Above: Illustration by Chayanaelexir / DepositPhotos.
BitDepth #1381 dated November 21, 2022
Between November 1 and 3, the American Chamber of Commerce in Trinidad held its annual HSSE Awards, but in a room alongside the main health and safety talks and awards, a small group of IT professionals spoke about cybersecurity.
This parallel elevation of data integrity to risk management levels was not as misplaced as it might seem.
Growing awareness of the threat of data breaches to both business continuity and personal safety in which hackers steal and distribute reasonably deep caches of Personally Identifiable Information (PII) has been raised by AMCHAM to the highest level of corporate concern.
The numbers are staggering.
According to Sim Ponnambalam, CEO and founder of cybersecurity firm xahive, software supply chain attacks affected three out of five companies in 2021.
The SolarWinds software supply chain attack affected 18,000 companies.
There was a ransomware attack against a company every 11 seconds in 2021. By 2030, the frequency of such attacks is expected to come every 2 seconds.
Even these frightening numbers may be underestimated.
“A lot of times, accidents go unreported,” Ponnambalam said.
“While the default situation is to refuse to pay for the release of encrypted data in a ransomware attack, 38 percent of organizations that suffered such attacks have paid,” said Marcelo Ardiles, cybersecurity consultant at Hitatchi Systems.
Of those who paid, 61 percent did so to avoid downtime. Another 53 percent paid to avoid reputational damage, and 53 percent paid to secure ransomware.
The average payment since the third quarter in 2021 is $322,000. Companies are targeted according to their revenue, and cryptocurrency crime losses are estimated to be around $30 billion by 2025.
Angus Smith, director of the Cybersecurity Incident Response Team (TTCSIRT), noted that the agency, which convened in 2010 and became operational in 2017, is fundamentally hampered by the lack of effective legislation available.
Without the effective promulgation of the 2017 Cybercrime Law (which ran into trouble with media professionals who objected to wording that limited the practice of journalism) and the National Cybersecurity Agency bill, there can be no effective governance and coordinated management of incidents of cybersecurity breaches.
Under current law, it is not even clear whether some recent security breaches have been recognized as crimes by the wording of the current law, the twelve-year-old Computer Misuse Act, which is a relic of ancient expectations for the misuse of computer technology.

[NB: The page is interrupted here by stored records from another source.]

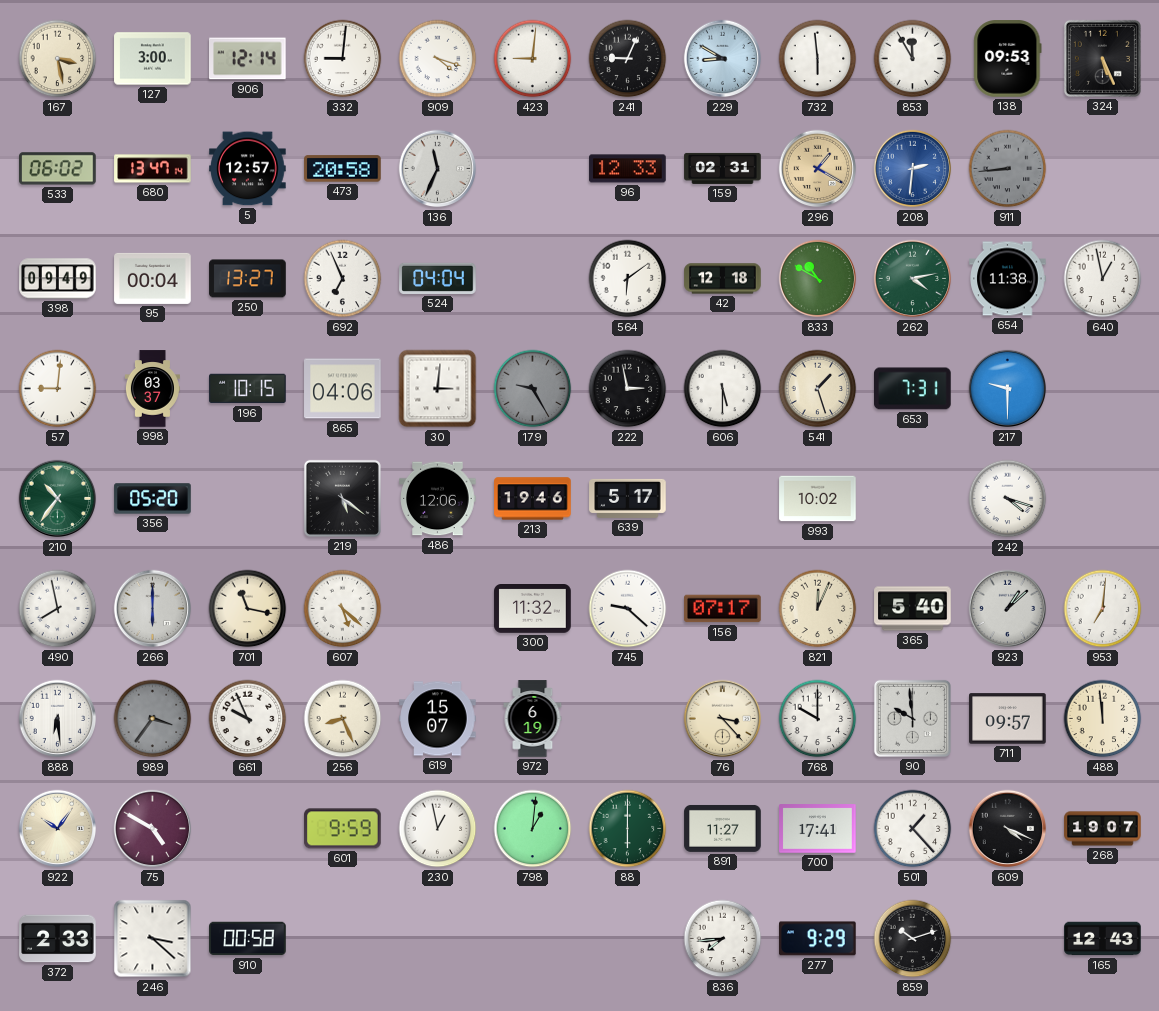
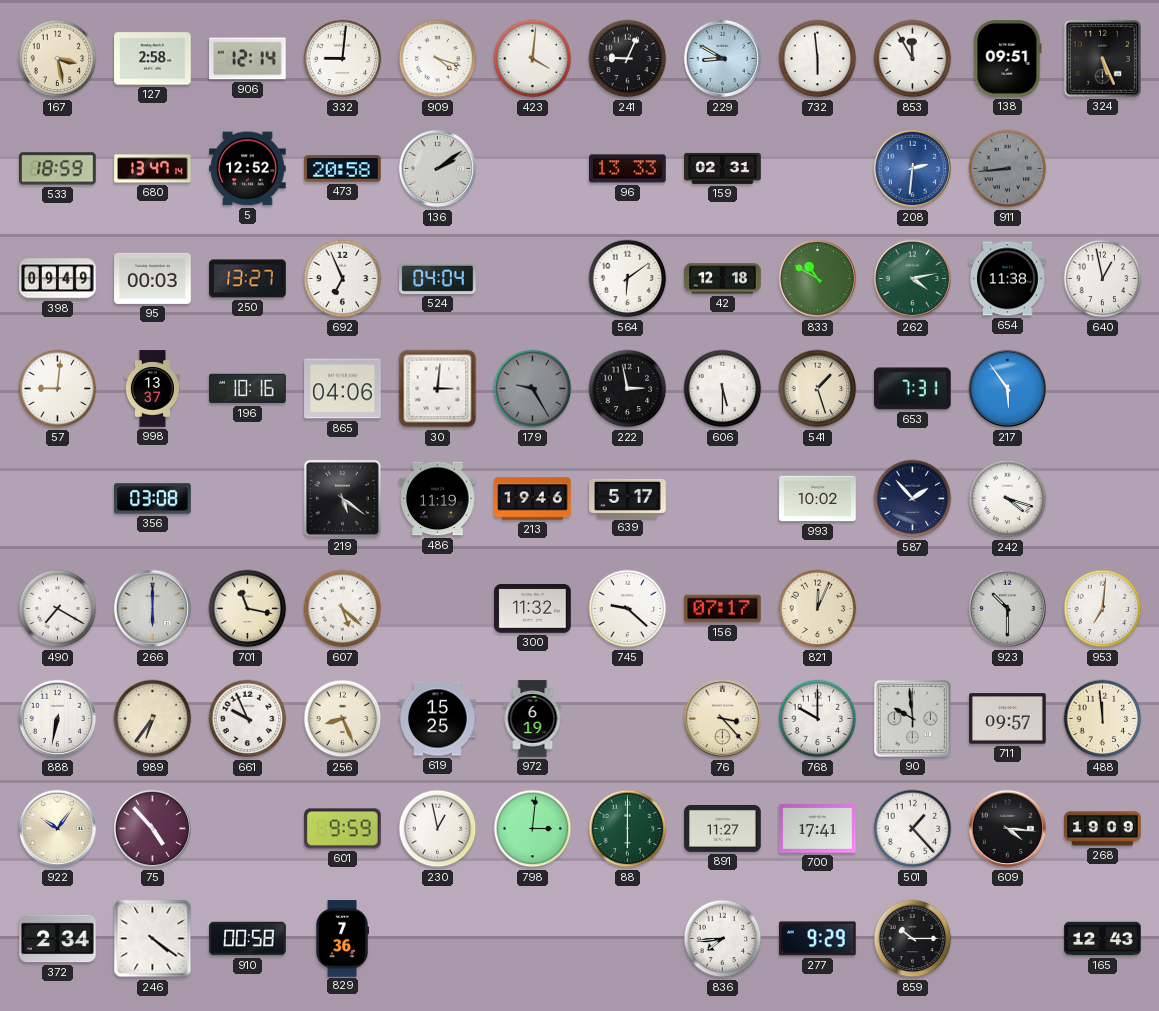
127: 3:00 -> 2:58
423: 9:01 -> 4:01
138: 09:53 -> 09:51
533: 06:02 -> 18:59
5: 12:57 -> 12:52
136: 11:34 -> 2:09
96: 12:33 -> 13:33
296: 1:20 -> none
95: 00:04 -> 00:03
998: 03:37 -> 13:37
196: 10:15 -> 10:16
217: 9:30 -> 5:54
210: 10:36 -> none
356: 05:20 -> 03:08
486: 12:06 -> 11:19
587: none -> 1:53
490: 7:58 -> 7:20
365: 5:40 -> none
923: 1:08 -> 10:30
888: 6:29 -> 6:32
989: 3:36 -> 6:36
989 dial: grey -> cream
619: 15:07 -> 15:25
75: 4:50 -> 4:53
798: 1:01 -> 3:01
609: 4:19 -> 4:16
268: 19:07 -> 19:09
372: 2:33 -> 2:34
246: 3:22 -> 4:21
829: none -> 7:36
859: 10:12 -> 10:15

The government’s current strategy is to amend the Computer Misuse Act to align with Protocol II of the Budapest Convention, which harmonizes core computer crime legislation across different countries to reduce judicial issues that don’t stop hackers.
No data commissioner has been appointed in Trinidad and Tobago, so many elements critical to the country’s cybersecurity response cannot be implemented and creation of the proposed national cybersecurity policy framework seems a long way off.
The framework is supposed to oversee the creation and implementation of the Critical Information Infrastructure Bill, the National Crisis Communication Plan, and empower the Data Commissioner to enforce mandatory reporting of cybersecurity events, breach notifications, and disclosure of vulnerabilities as part of the National Cybercrime Strategy.
Without a coordinated response from the public and private sectors, hackers continue to operate at great advantage.
There has already been a clear warning of what can happen when countries do not work together on cybersecurity.
Costa Rica was forced to declare a state of emergency and resort to paper documents after an attack by the Conte ransomware mob – which demanded $20 million – shut down tax and customs offices and other public utilities and services in April.
A secondary attack by the Hive ransomware group crippled public health services and systems. Prescriptions could not be filled, and workers went weeks without a paycheck.
Anish Bachchu, cybersecurity analyst at TTCSIRT, noted that the top hacking group targeting Caribbean systems is Lockbit and that many attacks come through improperly configured firewalls, unpatched software vulnerabilities and compromised user credentials.
“Trinidad and Tobago is under attack daily,” Bachchu said.
Between 2019 and 2022, TTCSIRT recorded 48 phishing attacks, 40 data breaches and system breaches, and 13 ransomware attacks.
Citing one real world example of a domestic ransomware attack on an unnamed company, Bachchu explained that all of the company’s data and backups were encrypted by the ransomware suite.
The company partially restored a years-old off-line backup and had to revert to manual processes, rebuilding the business from paper documents and data obtained from suppliers.
The company has been working for months to recover its business data.